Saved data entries
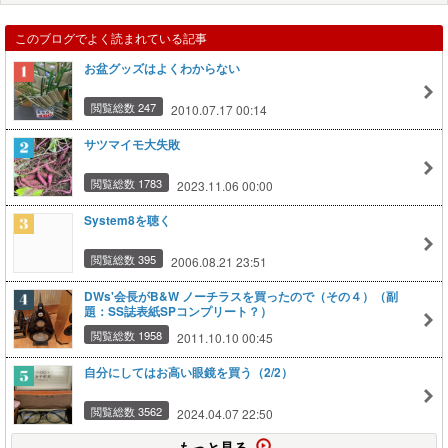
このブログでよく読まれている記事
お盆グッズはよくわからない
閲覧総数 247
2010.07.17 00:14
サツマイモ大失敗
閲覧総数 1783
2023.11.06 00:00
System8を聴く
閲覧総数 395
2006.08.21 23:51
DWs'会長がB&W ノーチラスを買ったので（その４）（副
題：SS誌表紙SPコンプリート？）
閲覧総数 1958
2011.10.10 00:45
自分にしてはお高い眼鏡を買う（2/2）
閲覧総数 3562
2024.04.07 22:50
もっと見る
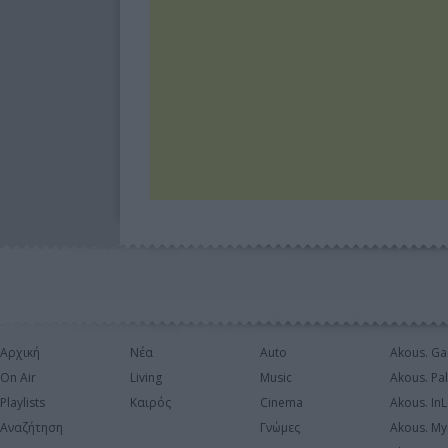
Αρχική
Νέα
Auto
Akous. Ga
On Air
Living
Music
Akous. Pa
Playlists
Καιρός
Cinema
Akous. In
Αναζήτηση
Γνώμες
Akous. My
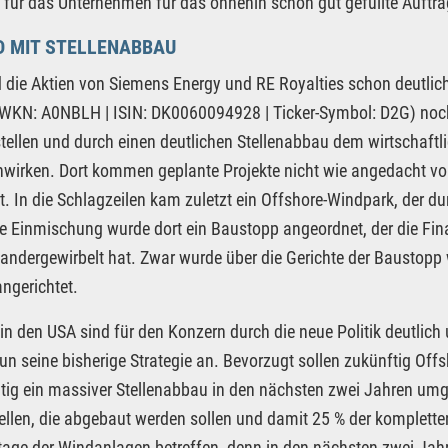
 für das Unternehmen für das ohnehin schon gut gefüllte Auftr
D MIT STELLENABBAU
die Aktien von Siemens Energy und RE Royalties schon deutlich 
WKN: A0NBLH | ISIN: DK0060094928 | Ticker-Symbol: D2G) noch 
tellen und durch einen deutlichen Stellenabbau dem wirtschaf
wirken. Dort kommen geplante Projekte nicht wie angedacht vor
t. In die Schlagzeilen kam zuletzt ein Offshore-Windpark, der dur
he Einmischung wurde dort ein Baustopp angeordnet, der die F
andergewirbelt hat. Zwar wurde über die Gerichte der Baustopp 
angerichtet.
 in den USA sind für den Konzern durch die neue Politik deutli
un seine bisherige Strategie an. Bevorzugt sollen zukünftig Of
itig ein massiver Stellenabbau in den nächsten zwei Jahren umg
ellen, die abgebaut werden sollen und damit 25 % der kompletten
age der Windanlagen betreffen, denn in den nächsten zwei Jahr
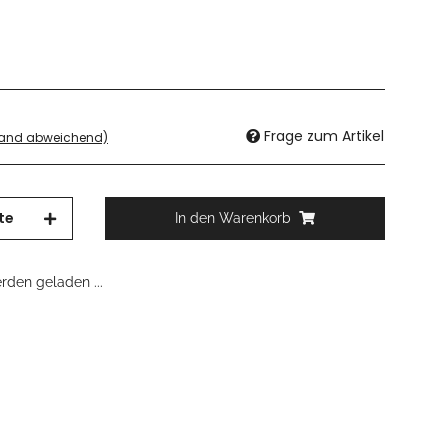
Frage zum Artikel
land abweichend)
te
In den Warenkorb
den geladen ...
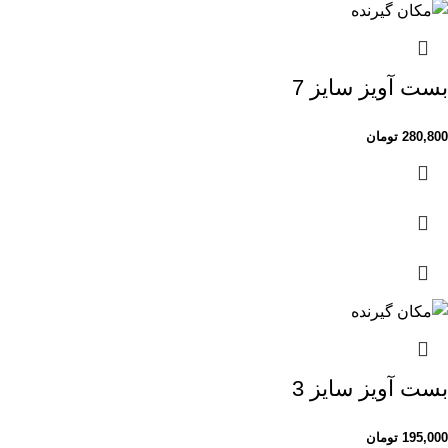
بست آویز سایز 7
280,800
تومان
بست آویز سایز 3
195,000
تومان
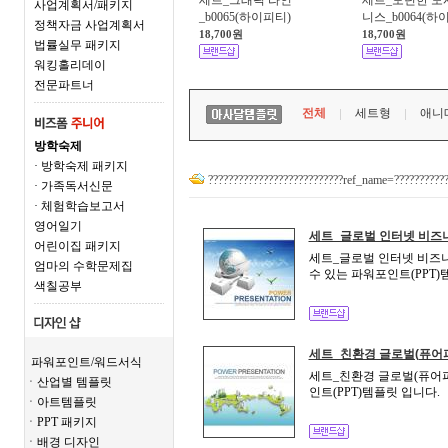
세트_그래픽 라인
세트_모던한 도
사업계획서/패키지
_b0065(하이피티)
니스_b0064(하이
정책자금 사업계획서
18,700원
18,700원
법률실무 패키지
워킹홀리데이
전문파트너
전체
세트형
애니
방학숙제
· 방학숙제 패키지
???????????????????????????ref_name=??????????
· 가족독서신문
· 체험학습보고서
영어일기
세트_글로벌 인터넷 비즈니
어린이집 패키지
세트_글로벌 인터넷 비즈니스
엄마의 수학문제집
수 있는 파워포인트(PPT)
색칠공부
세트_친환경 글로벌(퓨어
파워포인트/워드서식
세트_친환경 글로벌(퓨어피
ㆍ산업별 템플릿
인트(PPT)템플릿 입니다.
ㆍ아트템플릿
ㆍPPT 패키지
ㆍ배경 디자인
==
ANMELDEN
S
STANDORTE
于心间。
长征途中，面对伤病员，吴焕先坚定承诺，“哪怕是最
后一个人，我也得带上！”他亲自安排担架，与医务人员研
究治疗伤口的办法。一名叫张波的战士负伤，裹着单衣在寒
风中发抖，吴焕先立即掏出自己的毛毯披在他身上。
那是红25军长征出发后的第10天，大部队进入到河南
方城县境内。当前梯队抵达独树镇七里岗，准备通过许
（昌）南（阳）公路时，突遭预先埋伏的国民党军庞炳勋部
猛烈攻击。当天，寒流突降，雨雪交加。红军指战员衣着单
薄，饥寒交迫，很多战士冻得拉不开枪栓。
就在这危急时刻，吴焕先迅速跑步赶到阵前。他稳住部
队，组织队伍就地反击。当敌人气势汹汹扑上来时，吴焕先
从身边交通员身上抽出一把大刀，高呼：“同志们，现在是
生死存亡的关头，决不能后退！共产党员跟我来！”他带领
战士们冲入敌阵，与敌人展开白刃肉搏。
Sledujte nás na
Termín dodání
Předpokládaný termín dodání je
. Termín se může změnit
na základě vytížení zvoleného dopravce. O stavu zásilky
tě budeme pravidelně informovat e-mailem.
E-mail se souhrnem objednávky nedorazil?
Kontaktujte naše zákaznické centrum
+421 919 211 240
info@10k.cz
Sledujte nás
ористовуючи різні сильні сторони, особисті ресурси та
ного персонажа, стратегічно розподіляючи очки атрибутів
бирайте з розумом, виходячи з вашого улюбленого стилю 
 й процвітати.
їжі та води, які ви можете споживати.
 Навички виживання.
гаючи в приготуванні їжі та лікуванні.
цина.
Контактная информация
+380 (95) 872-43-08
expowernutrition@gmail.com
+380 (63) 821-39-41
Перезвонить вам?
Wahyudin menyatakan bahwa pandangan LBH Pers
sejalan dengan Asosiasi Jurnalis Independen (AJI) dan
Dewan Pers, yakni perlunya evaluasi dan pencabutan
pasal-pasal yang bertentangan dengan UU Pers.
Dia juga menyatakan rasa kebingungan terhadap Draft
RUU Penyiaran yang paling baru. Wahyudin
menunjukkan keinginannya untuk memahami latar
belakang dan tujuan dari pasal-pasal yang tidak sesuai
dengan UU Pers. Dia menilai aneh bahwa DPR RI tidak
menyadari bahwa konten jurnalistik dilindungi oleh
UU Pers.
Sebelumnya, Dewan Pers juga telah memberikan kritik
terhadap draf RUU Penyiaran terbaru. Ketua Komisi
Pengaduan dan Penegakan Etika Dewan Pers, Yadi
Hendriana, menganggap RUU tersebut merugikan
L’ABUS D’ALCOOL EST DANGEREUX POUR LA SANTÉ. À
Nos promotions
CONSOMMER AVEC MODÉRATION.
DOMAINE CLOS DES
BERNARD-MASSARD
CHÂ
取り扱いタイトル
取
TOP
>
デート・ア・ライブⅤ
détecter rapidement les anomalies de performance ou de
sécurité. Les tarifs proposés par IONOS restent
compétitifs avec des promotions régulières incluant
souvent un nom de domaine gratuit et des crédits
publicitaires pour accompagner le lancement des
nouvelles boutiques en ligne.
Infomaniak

* YOUR TASK *
Bring together all lines of the entries above in which the string "dodání" occurs.

* RESPONSE FOR THIS EXERCISE *
Termín dodání
Předpokládaný termín dodání je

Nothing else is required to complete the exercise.